▶ Task instructions:
Exactly and only the lines from the first entry through the line with "PHOTODECOUPES" should be copied, both ends included, with no pictures.

▶ Recorded data:
.....
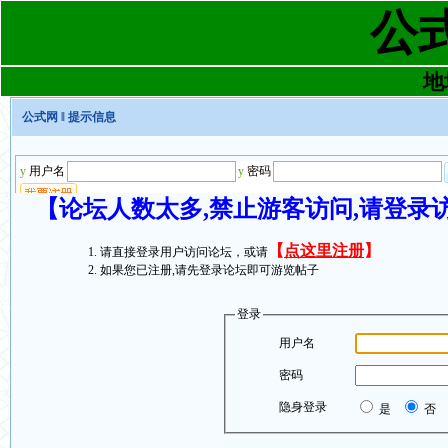
公
地址
公式网
‖ 提示信息
【论坛人数太多,禁止游客访问,请登录
【
点这里注册
】
请直接登录用户访问论坛，或请
如果您已注册,请先登录论坛即可游览帖子
登录
用户名
密码
隐身登录
是
否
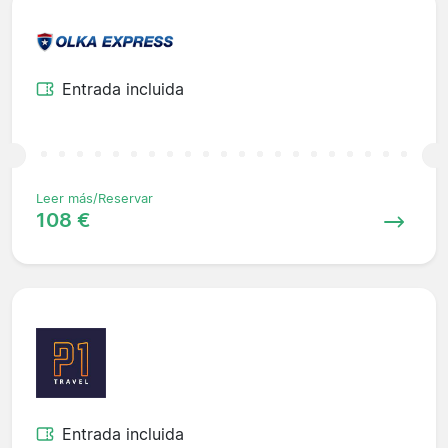
Entrada incluida
Leer más/Reservar
108 €
Entrada incluida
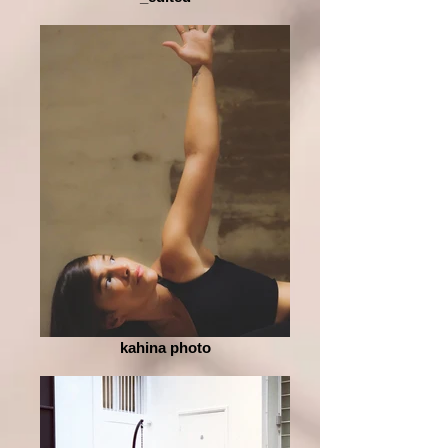
kahina photo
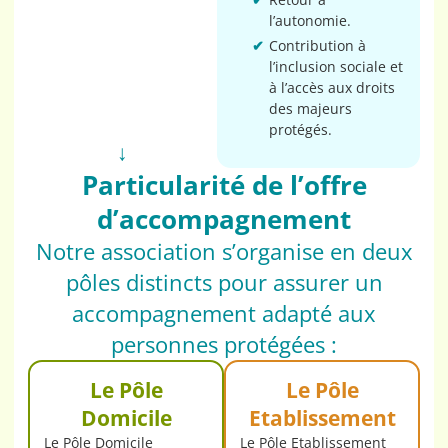
l’autonomie.
Contribution à
l’inclusion sociale et
à l’accès aux droits
des majeurs
protégés.
Particularité de l’offre
d’accompagnement
Notre association s’organise en deux
pôles distincts pour assurer un
accompagnement adapté aux
personnes protégées :
Le Pôle
Le Pôle
Domicile
Etablissement
Le Pôle Domicile
Le Pôle Etablissement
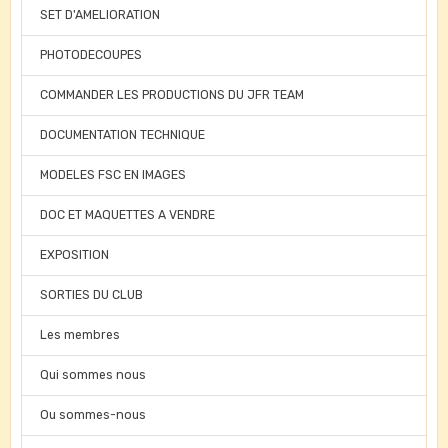
SET D'AMELIORATION
PHOTODECOUPES
COMMANDER LES PRODUCTIONS DU JFR TEAM
DOCUMENTATION TECHNIQUE
MODELES FSC EN IMAGES
DOC ET MAQUETTES A VENDRE
EXPOSITION
SORTIES DU CLUB
Les membres
Qui sommes nous
Ou sommes-nous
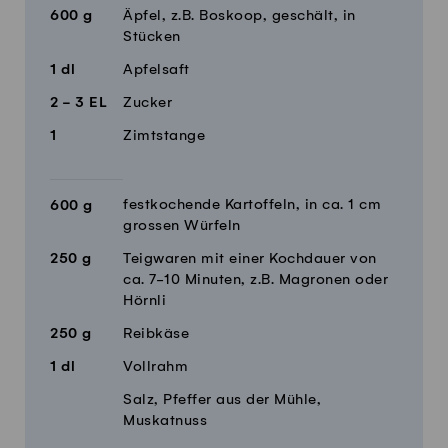
600
g
Äpfel, z.B. Boskoop, geschält, in
Stücken
1
dl
Apfelsaft
2 - 3
EL
Zucker
1
Zimtstange
festkochende Kartoffeln, in ca. 1 cm
600
g
grossen Würfeln
250
g
Teigwaren mit einer Kochdauer von
ca. 7-10 Minuten, z.B. Magronen oder
Hörnli
250
g
Reibkäse
1
dl
Vollrahm
Salz, Pfeffer aus der Mühle,
Muskatnuss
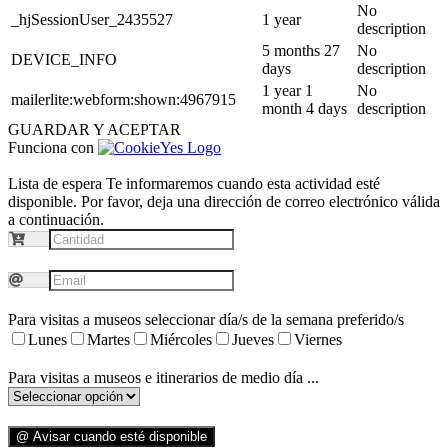
No
_hjSessionUser_2435527
1 year
description
5 months 27
No
DEVICE_INFO
days
description
1 year 1
No
mailerlite:webform:shown:4967915
month 4 days
description
GUARDAR Y ACEPTAR
Funciona con
Lista de espera
Te informaremos cuando esta actividad esté
disponible. Por favor, deja una dirección de correo electrónico válida
a continuación.
Para visitas a museos seleccionar día/s de la semana preferido/s
Lunes
Martes
Miércoles
Jueves
Viernes
Para visitas a museos e itinerarios de medio día ...
@ Avisar cuando esté disponible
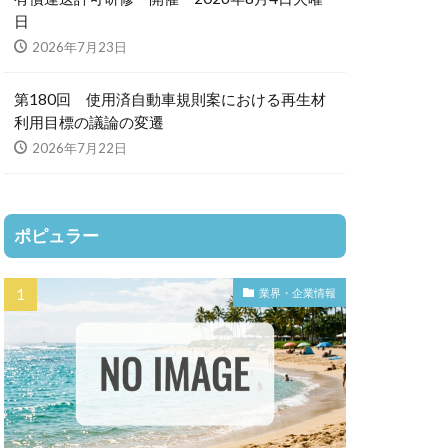
日
2026年7月23日
第180回 使用済自動車規則案における再生材
利用目標の議論の変遷
2026年7月22日
ポピュラー
業界・企業情報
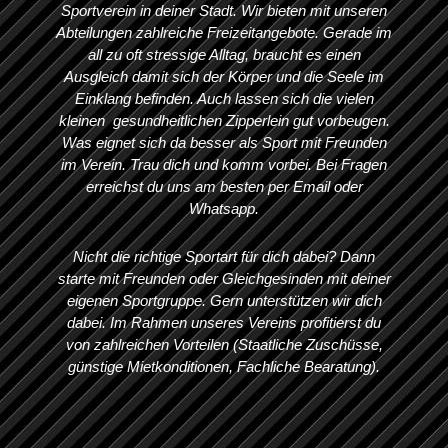
Sportverein in deiner Stadt. Wir bieten mit unseren
Abteilungen zahlreiche Freizeitangebote. Gerade im
all zu oft stressige Alltag, braucht es einen
Ausgleich damit sich der Körper und die Seele im
Einklang befinden. Auch lassen sich die vielen
kleinen gesundheitlichen Zipperlein gut vorbeugen.
Was eignet sich da besser als Sport mit Freunden
im Verein. Trau dich und komm vorbei. Bei Fragen
erreichst du uns am besten per Email oder
Whatsapp.
Nicht die richtige Sportart für dich dabei? Dann
starte mit Freunden oder Gleichgesinden mit deiner
eigenen Sportgruppe. Gern unterstützen wir dich
dabei. Im Rahmen unseres Vereins profitierst du
von zahlreichen Vorteilen (Staatliche Zuschüsse,
günstige Mietkonditionen, Fachliche Bearatung).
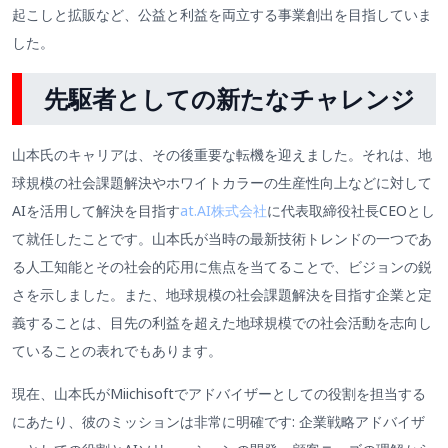
起こしと拡販など、公益と利益を両立する事業創出を目指していま
した。
先駆者としての新たなチャレンジ
山本氏のキャリアは、その後重要な転機を迎えました。それは、地
球規模の社会課題解決やホワイトカラーの生産性向上などに対して
AIを活用して解決を目指す
at.AI株式会社
に代表取締役社長CEOとし
て就任したことです。山本氏が当時の最新技術トレンドの一つであ
る人工知能とその社会的応用に焦点を当てることで、ビジョンの鋭
さを示しました。また、地球規模の社会課題解決を目指す企業と定
義することは、目先の利益を超えた地球規模での社会活動を志向し
ていることの表れでもあります。
現在、山本氏がMiichisoftでアドバイザーとしての役割を担当する
にあたり、彼のミッションは非常に明確です: 企業戦略アドバイザ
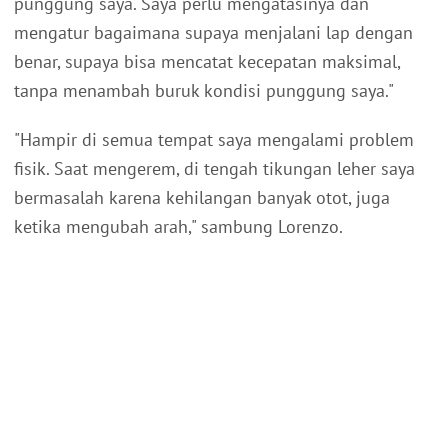
punggung saya. Saya perlu mengatasinya dan
mengatur bagaimana supaya menjalani lap dengan
benar, supaya bisa mencatat kecepatan maksimal,
tanpa menambah buruk kondisi punggung saya."
"Hampir di semua tempat saya mengalami problem
fisik. Saat mengerem, di tengah tikungan leher saya
bermasalah karena kehilangan banyak otot, juga
ketika mengubah arah," sambung Lorenzo.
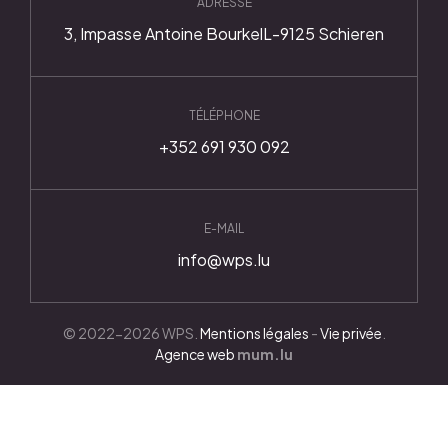
Gestion de chantier
Conseil et vente
ADRESSE
3, Impasse Antoine Bourkel
L-9125 Schieren
Expertise de biens
TÉLÉPHONE
Biens immo
+352 691 930 092
Nos projets
E-MAIL
info@wps.lu
© 2022-2026 WPS.
Mentions légales
-
Vie privée
.
Agence web
mum.lu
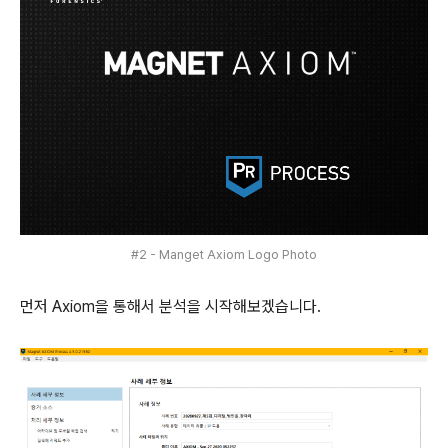
#2 - Manget Axiom Logo Photo
먼저 Axiom을 통해서 분석을 시작해보겠습니다.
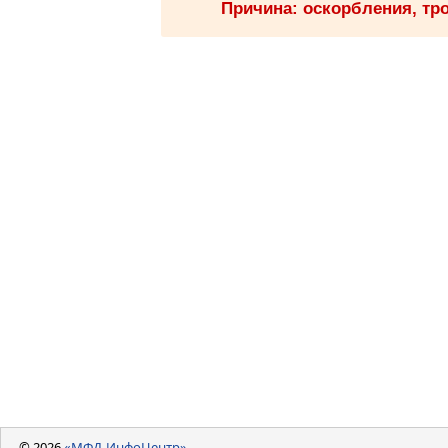
Причина: оскорбления, тро
© 2026
«МФД-ИнфоЦентр»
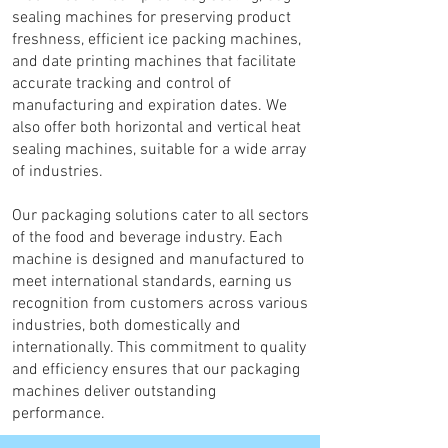
sealing machines for preserving product
freshness, efficient ice packing machines,
and date printing machines that facilitate
accurate tracking and control of
manufacturing and expiration dates. We
also offer both horizontal and vertical heat
sealing machines, suitable for a wide array
of industries.
Our packaging solutions cater to all sectors
of the food and beverage industry. Each
machine is designed and manufactured to
meet international standards, earning us
recognition from customers across various
industries, both domestically and
internationally. This commitment to quality
and efficiency ensures that our packaging
machines deliver outstanding
performance.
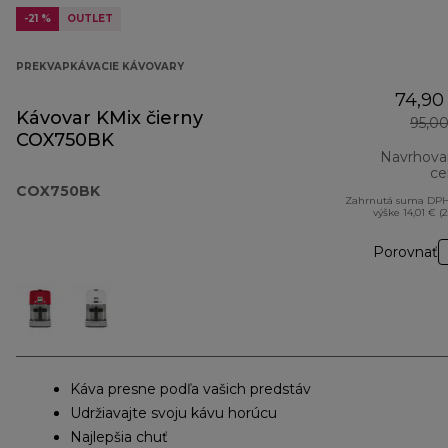
-21 %
OUTLET
PREKVAPKÁVACIE KÁVOVARY
74,90
Kávovar KMix čierny
95,0
COX750BK
Navrhova
ce
COX750BK
Zahrnutá suma DPH
výške 14,01 € (
Porovnať
Káva presne podľa vašich predstáv
Udržiavajte svoju kávu horúcu
Najlepšia chuť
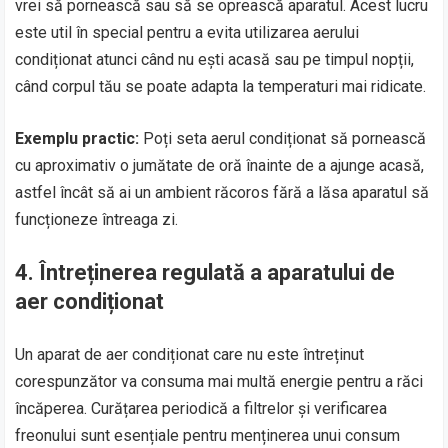
vrei să pornească sau să se oprească aparatul. Acest lucru
este util în special pentru a evita utilizarea aerului
condiționat atunci când nu ești acasă sau pe timpul nopții,
când corpul tău se poate adapta la temperaturi mai ridicate.
Exemplu practic:
Poți seta aerul condiționat să pornească
cu aproximativ o jumătate de oră înainte de a ajunge acasă,
astfel încât să ai un ambient răcoros fără a lăsa aparatul să
funcționeze întreaga zi.
4.
Întreținerea regulată a aparatului de
aer condiționat
Un aparat de aer condiționat care nu este întreținut
corespunzător va consuma mai multă energie pentru a răci
încăperea. Curățarea periodică a filtrelor și verificarea
freonului sunt esențiale pentru menținerea unui consum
.....
▶ Reply:
公
地址
公式网
‖ 提示信息
【论坛人数太多,禁止游客访问,请登录
【
点这里注册
】
请直接登录用户访问论坛，或请
如果您已注册,请先登录论坛即可游览帖子
登录
用户名
密码
隐身登录
是
否
Entrada incluida
Leer más/Reservar
108 €
Entrada incluida
kahina photo
l’autonomie.
Contribution à
l’inclusion sociale et
à l’accès aux droits
des majeurs
protégés.
Particularité de l’offre
d’accompagnement
Notre association s’organise en deux
pôles distincts pour assurer un
accompagnement adapté aux
personnes protégées :
Le Pôle
Le Pôle
Domicile
Etablissement
Le Pôle Domicile
Le Pôle Etablissement
SET D'AMELIORATION
PHOTODECOUPES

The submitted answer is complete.